Nearley parser - how to return indefinite string of matches without ambiguity? (Only four lines)

161 views Asked by At

I am writing software meant to make it easy to publish your choose-your-own-adventure story. However, I wanted to change my parser to the Nearley system from JavaScript I wrote myself.

I have a four line nearley parser:

main->(excludebrackets link:+ excludebrackets):+
link->"[LINK:"i excludebrackets "|" excludebrackets "]"
{% (d) => {return'<a href ="func__' + d[3][0].join("") + '()">'+d[1][0].join("")+"</a>"}%} 
excludebrackets->[^\\[\]]:+ | null

The only problem is the very top line.
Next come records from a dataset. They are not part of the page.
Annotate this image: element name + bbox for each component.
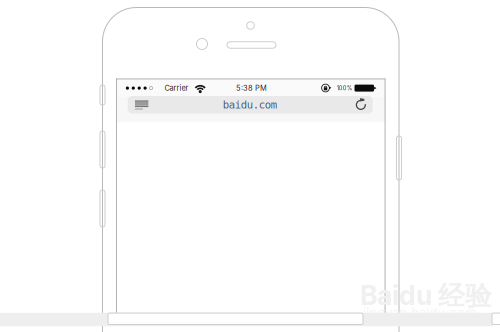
staticText: Baidu 经验 xyxy=(360,279,492,313)
staticText: Carrier xyxy=(164,84,188,93)
staticText: baidu.com xyxy=(223,99,277,111)
staticText: jingyan.baidu.com xyxy=(363,305,477,321)
button[interactable]: baidu.com xyxy=(128,96,373,114)
staticText: 5:38 PM xyxy=(236,84,267,93)
staticText: 100% xyxy=(337,85,352,92)
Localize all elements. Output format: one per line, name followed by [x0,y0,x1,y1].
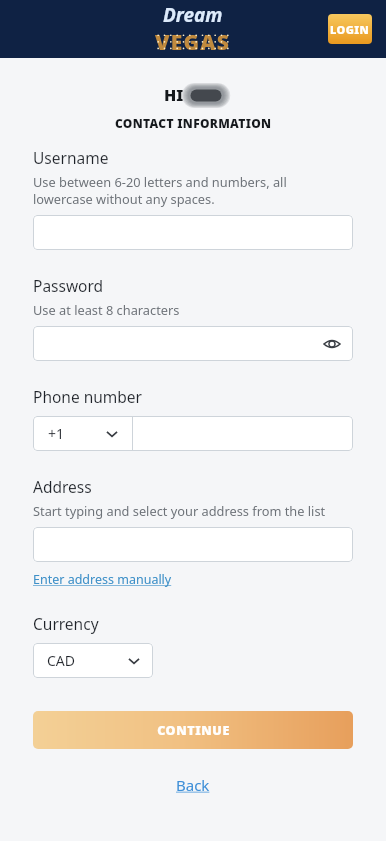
staticText: +1 [48,424,65,443]
staticText: lowercase without any spaces. [33,190,215,207]
staticText: Back [176,775,210,795]
staticText: Use between 6-20 letters and numbers, al… [33,173,287,190]
staticText: Start typing and select your address fro… [33,502,326,519]
button[interactable]: LOGIN [328,14,372,44]
button[interactable]: Enter address manually [33,571,172,588]
staticText: CAD [47,651,76,670]
staticText: Phone number [33,386,143,407]
staticText: Currency [33,613,99,634]
button[interactable]: +1 [33,416,132,451]
staticText: Dream [163,2,223,28]
button[interactable]: Show password [321,333,343,355]
button[interactable]: CAD [33,643,153,678]
button[interactable]: CONTINUE [33,711,353,749]
button[interactable] [133,416,353,451]
button[interactable] [33,215,353,250]
button[interactable]: Back [176,775,210,795]
staticText: VEGAS [155,28,231,57]
staticText: Enter address manually [33,571,172,588]
staticText: Address [33,476,92,497]
staticText: HI [164,84,184,106]
staticText: CONTINUE [157,722,230,739]
button[interactable]: Dream Vegas home [155,2,231,57]
staticText: Username [33,147,109,168]
button[interactable]: Show password [33,326,353,361]
staticText: CONTACT INFORMATION [115,115,272,131]
staticText: Use at least 8 characters [33,301,180,318]
button[interactable] [33,527,353,562]
staticText: LOGIN [330,22,370,37]
staticText: Password [33,275,104,296]
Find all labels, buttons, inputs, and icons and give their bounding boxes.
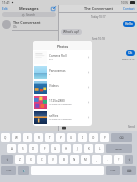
button[interactable]: 1125x2880 [33, 95, 92, 110]
button[interactable]: ⇧ [125, 155, 133, 164]
button[interactable]: Camera [61, 125, 66, 130]
button[interactable]: G [51, 144, 60, 153]
staticText: Ok [13, 25, 17, 29]
staticText: 412 [49, 58, 53, 61]
button[interactable]: S [18, 144, 27, 153]
staticText: Hello [125, 22, 133, 26]
staticText: Q [4, 136, 7, 140]
staticText: Photos [57, 44, 69, 48]
button[interactable]: ? [114, 155, 123, 164]
button[interactable]: Camera Roll [33, 50, 92, 65]
button[interactable]: I [78, 133, 87, 142]
staticText: ⇧ [128, 158, 131, 162]
staticText: The Conversant [84, 6, 113, 11]
button[interactable]: L [95, 144, 104, 153]
button[interactable]: New message [51, 6, 56, 11]
staticText: P [104, 136, 106, 140]
button[interactable]: Send [128, 125, 135, 129]
staticText: Edit [2, 7, 8, 11]
staticText: Read 10:19 [122, 57, 135, 60]
button[interactable]: C [37, 155, 46, 164]
staticText: 100% [121, 1, 129, 5]
staticText: H [65, 147, 68, 151]
button[interactable]: D [29, 144, 38, 153]
button[interactable]: Videos [33, 80, 92, 95]
staticText: return [115, 147, 123, 150]
staticText: 1125x2880 [49, 99, 65, 103]
staticText: D [32, 147, 35, 151]
staticText: . [107, 158, 108, 162]
staticText: M [84, 158, 87, 162]
button[interactable]: . [103, 155, 112, 164]
staticText: , [96, 158, 97, 162]
staticText: T [49, 136, 51, 140]
button[interactable]: Q [1, 133, 10, 142]
button[interactable]: ⌨ [122, 166, 136, 175]
staticText: ⌫ [119, 136, 124, 140]
button[interactable] [67, 125, 126, 130]
staticText: E [27, 136, 29, 140]
staticText: V [52, 158, 54, 162]
staticText: B [63, 158, 65, 162]
button[interactable]: Z [15, 155, 24, 164]
button[interactable]: F [40, 144, 49, 153]
staticText: selfies [49, 114, 59, 118]
button[interactable]: ⇧ [1, 155, 13, 164]
button[interactable]: Edit [2, 7, 8, 11]
staticText: J [77, 147, 78, 151]
button[interactable]: selfies [33, 110, 92, 125]
button[interactable]: The Conversant [2, 19, 57, 30]
staticText: 11:41 [2, 1, 10, 5]
staticText: Y [60, 136, 62, 140]
staticText: .?123 [6, 169, 12, 172]
button[interactable]: V [48, 155, 57, 164]
staticText: 🎙 [22, 169, 26, 172]
staticText: L [99, 147, 101, 151]
button[interactable]: W [12, 133, 21, 142]
staticText: Panoramas [49, 69, 66, 73]
staticText: Camera Roll [49, 54, 67, 58]
button[interactable]: E [23, 133, 32, 142]
staticText: 7 [49, 88, 51, 91]
staticText: O [92, 136, 95, 140]
button[interactable]: O [89, 133, 98, 142]
button[interactable]: .?123 [1, 166, 16, 175]
button[interactable]: A [7, 144, 16, 153]
staticText: F [44, 147, 46, 151]
button[interactable]: T [45, 133, 54, 142]
staticText: Videos [49, 84, 59, 88]
staticText: N [73, 158, 76, 162]
button[interactable]: N [70, 155, 79, 164]
button[interactable]: Search [2, 12, 56, 17]
staticText: U [70, 136, 73, 140]
button[interactable]: ⌫ [111, 133, 132, 142]
staticText: Search [26, 13, 36, 17]
button[interactable]: , [92, 155, 101, 164]
button[interactable]: J [73, 144, 82, 153]
button[interactable]: Contact [123, 7, 135, 11]
button[interactable]: M [81, 155, 90, 164]
button[interactable]: R [34, 133, 43, 142]
button[interactable]: H [62, 144, 71, 153]
button[interactable]: return [106, 144, 132, 153]
staticText: I [82, 136, 84, 140]
button[interactable]: P [100, 133, 109, 142]
staticText: Messages [19, 6, 39, 11]
button[interactable]: K [84, 144, 93, 153]
staticText: ⌨ [127, 169, 132, 172]
button[interactable]: 🎙 [18, 166, 29, 175]
button[interactable]: Panoramas [33, 65, 92, 80]
staticText: Send [128, 125, 135, 129]
staticText: W [15, 136, 18, 140]
button[interactable]: .?123 [106, 166, 120, 175]
button[interactable]: X [26, 155, 35, 164]
staticText: X [30, 158, 32, 162]
staticText: G [54, 147, 57, 151]
button[interactable]: B [59, 155, 68, 164]
staticText: ⇧ [6, 158, 9, 162]
button[interactable]: U [67, 133, 76, 142]
staticText: What's up? [63, 30, 80, 34]
button[interactable]: Y [56, 133, 65, 142]
staticText: Contact [123, 7, 135, 11]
The "link" nonterminal does an excellent job of turning things like:

[LINK: shoot | shoot_dragon] into <a href ="func__ shoot_dragon()"> shoot </a>. But if I try to use more complex code:

You could [LINK: shoot | shoot_dragon] the dragon with your arrows or [LINK: draw | stab_dragon] your sword, but you'd have to let it get close.

my function is ambiguous, and thus returns many results. (It seems easy to work with because of the way javascript handles nulls, but this is still at the best case slower than it need be.)

The more general question, is how can I return an indefinite series of two matches, without ambiguity?

(As a bonus, can anyone explain what the :*, :+, :? mean exactly? I don't get the question mark.)

1

There are 1 answers

2
rici On BEST ANSWER

If by "how can I return an indefinite series of two matches, without ambiguity?", You mean "what's the unambiguous equivalent of a a when a can match the empty input?", the answer is that since a a is necessarily ambiguous, the only solution is to remove one of them (which matches the same syntax).

Since excludebrackets is already an arbitrary repetition, there's no need to worry about matching zero or more than one of them. That's automatic. So you can use the much simpler

main -> (excludebrackets link):* excludebrackets

Note that you could have defined excludebrackets without the explicit | null by using the :* repetition operator ("zero or more repetitions") instead combining :+ ("one or more repetitions) combined with a null alternative. For any X, X+ | null is the same as X*, by definition.